*WHAT IS BEING ASKED:* In the entries that follow, find the line containing "переменам, ведь это время для роста и" and the line containing "London, einschließlich Luton, bieten Ihnen", then retype exactly the lines from the first through the second, pictures excluded.

[Opening RECORDS FOR THIS EXERCISE section]

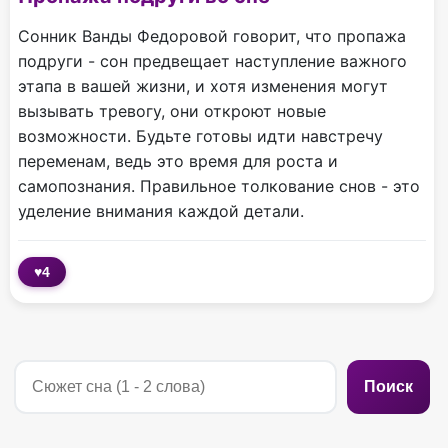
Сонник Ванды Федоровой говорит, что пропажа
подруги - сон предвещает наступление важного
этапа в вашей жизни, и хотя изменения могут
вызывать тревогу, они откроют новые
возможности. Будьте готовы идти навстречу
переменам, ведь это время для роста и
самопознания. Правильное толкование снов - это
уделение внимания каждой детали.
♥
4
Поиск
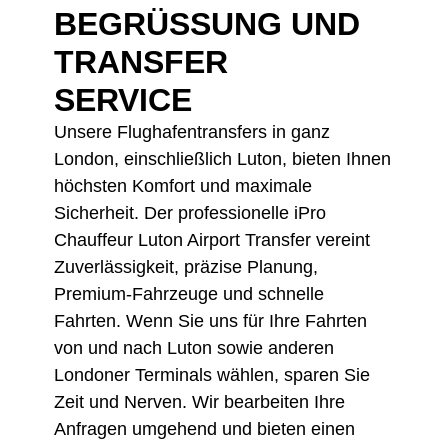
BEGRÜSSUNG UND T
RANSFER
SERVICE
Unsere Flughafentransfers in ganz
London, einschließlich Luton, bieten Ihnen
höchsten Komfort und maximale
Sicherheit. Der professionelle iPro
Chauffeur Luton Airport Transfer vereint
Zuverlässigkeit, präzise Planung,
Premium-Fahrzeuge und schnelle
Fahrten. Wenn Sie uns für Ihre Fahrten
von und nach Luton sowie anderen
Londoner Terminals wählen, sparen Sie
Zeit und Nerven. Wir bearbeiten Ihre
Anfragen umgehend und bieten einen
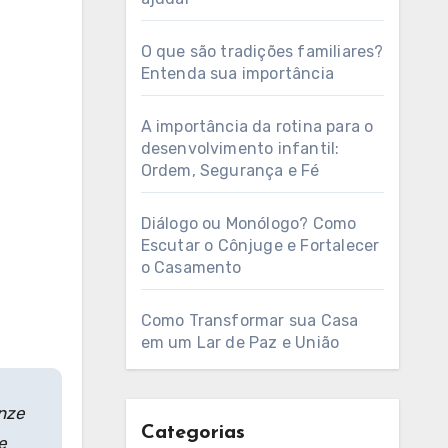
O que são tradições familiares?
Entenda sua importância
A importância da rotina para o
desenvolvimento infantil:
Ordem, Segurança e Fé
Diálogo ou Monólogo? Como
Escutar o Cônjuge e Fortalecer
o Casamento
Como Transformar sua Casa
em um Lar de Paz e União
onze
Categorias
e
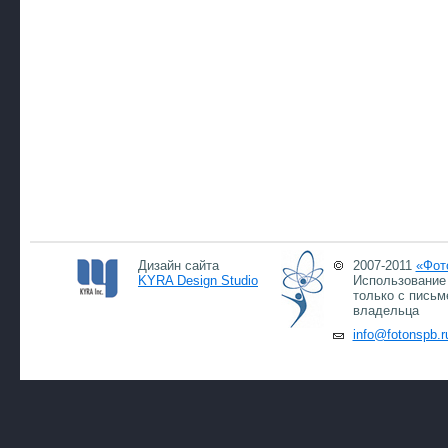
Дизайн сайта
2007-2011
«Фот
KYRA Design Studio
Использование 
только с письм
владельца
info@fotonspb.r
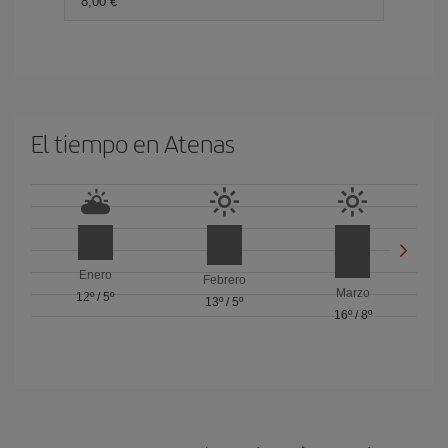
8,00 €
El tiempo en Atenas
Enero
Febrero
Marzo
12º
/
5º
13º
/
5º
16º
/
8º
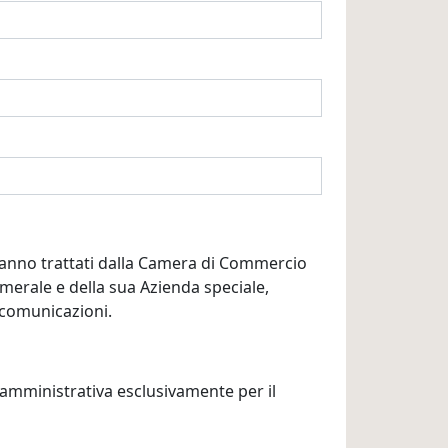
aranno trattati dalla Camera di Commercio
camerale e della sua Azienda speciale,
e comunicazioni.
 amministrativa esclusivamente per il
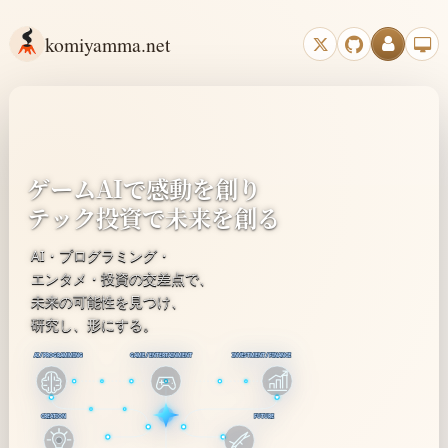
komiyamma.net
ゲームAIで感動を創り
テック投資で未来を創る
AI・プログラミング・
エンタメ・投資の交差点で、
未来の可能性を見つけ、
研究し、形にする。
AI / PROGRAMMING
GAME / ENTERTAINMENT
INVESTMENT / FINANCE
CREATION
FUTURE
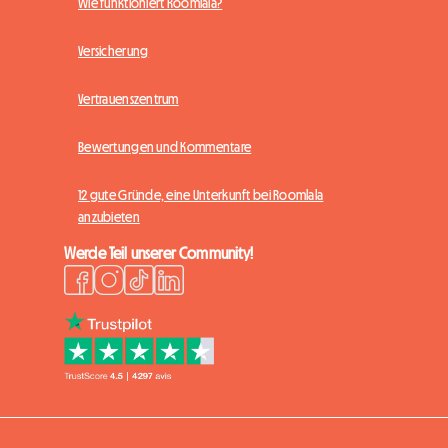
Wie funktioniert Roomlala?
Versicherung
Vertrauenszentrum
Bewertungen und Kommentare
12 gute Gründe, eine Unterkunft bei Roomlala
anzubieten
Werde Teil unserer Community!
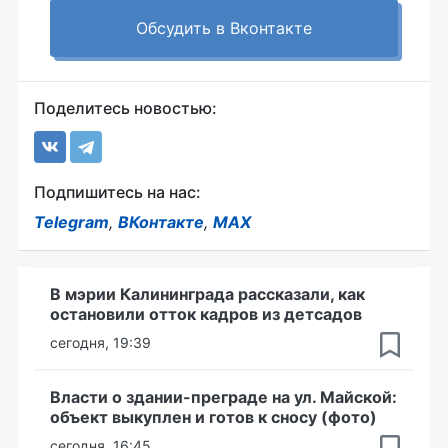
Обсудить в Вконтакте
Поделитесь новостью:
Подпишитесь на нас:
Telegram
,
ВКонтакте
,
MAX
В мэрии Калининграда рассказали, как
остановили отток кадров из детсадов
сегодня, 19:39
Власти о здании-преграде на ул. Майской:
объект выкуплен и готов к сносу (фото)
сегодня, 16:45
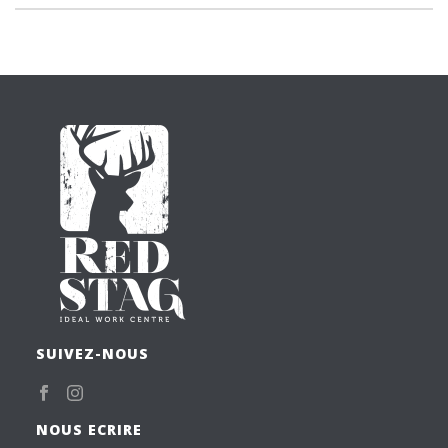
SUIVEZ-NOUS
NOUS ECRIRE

[Closing RECORDS FOR THIS EXERCISE section]

*THE ANSWER:*
переменам, ведь это время для роста и
самопознания. Правильное толкование снов - это
уделение внимания каждой детали.
♥
4
Поиск
BEGRÜSSUNG UND T
RANSFER
SERVICE
Unsere Flughafentransfers in ganz
London, einschließlich Luton, bieten Ihnen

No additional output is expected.